Ojalá las leyes pudiesen cambiar la realidad, como tanto se pregona. Ojalá la realidad fuese como ellas la suponen, mejor dicho, aunque antes de sentarse el parlamento a explicarnos por qué una ley es necesaria esa necesidad ni siquiera existiese. Ojalá todas las necesidades sólo fuesen invocadas así, con el único ánimo político de ser respondidas de inmediato. Y arreglar errores fuese tan sencillo como crearlos de esa forma tan aséptica, tan segura y tan científicamente controlada. Entonces todo sería posible y tendrían sentido tantas cosas… Uno podría abandonar el miedo al olvido, por ejemplo, y creería más que ninguno en estas leyes de memoria que se suceden con denuedo y se repiten, como si quisiesen fecundar nuestro recuerdo. Se acabaría la nostalgia y la culpa. Habríamos doblegado al pasado y con él a la tiranía absurda de este tiempo que se escapa. Sólo nos quedaría el progreso ilusionante y una fe absoluta y fértil en un futuro escrito de antemano.
Nuestro presidente podría decir que somos el segundo país con más desaparecidos después de Birmania y los camboyanos no se sentirían relegados. Asumirían su nueva posición en el falso ranking del victimismo histórico como si nunca hubiesen ostentado el primer puesto, y sólo bastaría una palabra de la izquierda española para reparar para siempre a todas las víctimas de la injusticia humana. Las reales y las inventadas. E incluso puede que también a las del bando comunista.
Pero la realidad no se amolda a nuestras leyes. Ni siquiera es bien descrita por ellas. Así que todo parece condenado a quedarse en nada y nada a tener remedio. Es difícil confiar en cualquier Gobierno, como para hacerlo en uno que legisla sobre la memoria dando muestras de padecer Alzheimer. No tiene demasiado sentido desmentir aquello de los desaparecidos españoles. Basta con haber entrado sin querer en cualquier colegio para saber que es falso. Lo que sí lo tiene es preguntarse dónde acaba la mentira: si en la gravedad del pasado que se pretende enmendar o en las medidas oportunas que se quieren emplear para lograrlo.

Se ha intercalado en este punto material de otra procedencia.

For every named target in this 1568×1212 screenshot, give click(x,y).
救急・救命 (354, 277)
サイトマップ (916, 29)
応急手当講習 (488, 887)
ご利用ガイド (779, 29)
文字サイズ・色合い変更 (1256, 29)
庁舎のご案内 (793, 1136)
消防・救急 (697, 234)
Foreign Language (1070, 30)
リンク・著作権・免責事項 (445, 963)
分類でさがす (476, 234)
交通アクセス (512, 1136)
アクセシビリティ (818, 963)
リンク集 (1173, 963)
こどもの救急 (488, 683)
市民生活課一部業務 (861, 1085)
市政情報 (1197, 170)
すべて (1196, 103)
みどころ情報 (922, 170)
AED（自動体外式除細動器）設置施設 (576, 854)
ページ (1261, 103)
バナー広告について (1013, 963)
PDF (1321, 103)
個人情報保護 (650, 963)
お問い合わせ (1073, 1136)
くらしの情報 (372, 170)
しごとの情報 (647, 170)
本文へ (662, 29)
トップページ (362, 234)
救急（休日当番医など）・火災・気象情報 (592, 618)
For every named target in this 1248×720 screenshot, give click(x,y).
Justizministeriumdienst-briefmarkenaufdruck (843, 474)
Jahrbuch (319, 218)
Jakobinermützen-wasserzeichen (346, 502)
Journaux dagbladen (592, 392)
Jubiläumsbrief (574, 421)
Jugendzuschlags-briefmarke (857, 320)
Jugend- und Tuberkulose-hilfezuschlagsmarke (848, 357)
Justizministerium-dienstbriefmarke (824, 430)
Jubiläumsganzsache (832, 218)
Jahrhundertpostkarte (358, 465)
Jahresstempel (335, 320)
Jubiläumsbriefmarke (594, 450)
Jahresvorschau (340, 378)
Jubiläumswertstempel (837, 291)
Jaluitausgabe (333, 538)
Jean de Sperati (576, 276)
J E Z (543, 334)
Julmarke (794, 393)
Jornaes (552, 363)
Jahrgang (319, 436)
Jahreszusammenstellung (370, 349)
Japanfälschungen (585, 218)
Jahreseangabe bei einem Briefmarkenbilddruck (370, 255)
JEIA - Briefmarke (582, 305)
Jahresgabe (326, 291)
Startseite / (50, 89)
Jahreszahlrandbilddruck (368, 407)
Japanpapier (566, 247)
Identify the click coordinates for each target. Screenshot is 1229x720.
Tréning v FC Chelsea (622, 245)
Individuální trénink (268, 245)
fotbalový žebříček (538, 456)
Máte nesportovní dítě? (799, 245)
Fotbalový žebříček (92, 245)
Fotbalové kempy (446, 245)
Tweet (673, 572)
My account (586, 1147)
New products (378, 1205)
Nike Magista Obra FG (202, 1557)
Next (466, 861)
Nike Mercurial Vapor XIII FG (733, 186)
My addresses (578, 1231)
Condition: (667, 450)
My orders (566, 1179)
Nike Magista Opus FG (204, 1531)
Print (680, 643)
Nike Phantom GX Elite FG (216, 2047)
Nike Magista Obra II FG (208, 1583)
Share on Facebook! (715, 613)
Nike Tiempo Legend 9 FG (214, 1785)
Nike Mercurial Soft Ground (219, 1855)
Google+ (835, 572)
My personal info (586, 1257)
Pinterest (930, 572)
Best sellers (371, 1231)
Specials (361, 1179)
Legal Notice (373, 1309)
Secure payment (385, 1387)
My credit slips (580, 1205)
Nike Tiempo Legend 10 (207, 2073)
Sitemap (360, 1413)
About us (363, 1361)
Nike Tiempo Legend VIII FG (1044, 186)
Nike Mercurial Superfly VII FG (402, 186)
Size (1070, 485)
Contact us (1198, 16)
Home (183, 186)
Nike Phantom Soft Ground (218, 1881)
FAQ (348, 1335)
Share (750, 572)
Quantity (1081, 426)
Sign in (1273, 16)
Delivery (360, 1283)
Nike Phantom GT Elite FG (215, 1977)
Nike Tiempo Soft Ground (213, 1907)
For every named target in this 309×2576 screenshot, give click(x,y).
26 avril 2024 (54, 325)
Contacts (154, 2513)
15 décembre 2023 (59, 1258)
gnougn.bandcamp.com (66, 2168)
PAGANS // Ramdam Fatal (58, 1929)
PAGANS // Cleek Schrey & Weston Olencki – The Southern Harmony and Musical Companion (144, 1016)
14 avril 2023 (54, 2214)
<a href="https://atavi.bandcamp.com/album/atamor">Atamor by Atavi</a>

El gran problema de la memoria democrática socialista es que ni siquiera ha sabido maquillarse con un mínimo de credibilidad. Y así es difícil comprar aquello de que el principal objetivo del Gobierno es velar por todas esas víctimas que todavía siguen sin saber dónde están sus muertos. Más fácil es creer en el esfuerzo por manchar de ideología los planes educativos, y comprobar que un mentiroso es capaz de cualquier cosa con tal de perseverar en su mentira. Quién sabe, quizá con el tiempo suficiente la realidad no haya cambiado, pero sí el recuerdo que guardemos de ella. Y así, en un futuro escrito de antemano, España será una enorme fosa franquista y la izquierda su único remedio. Entonces no importará el lugar en el que estén los huesos. Se habrán convertido en polvo y nublarán nuestra memoria.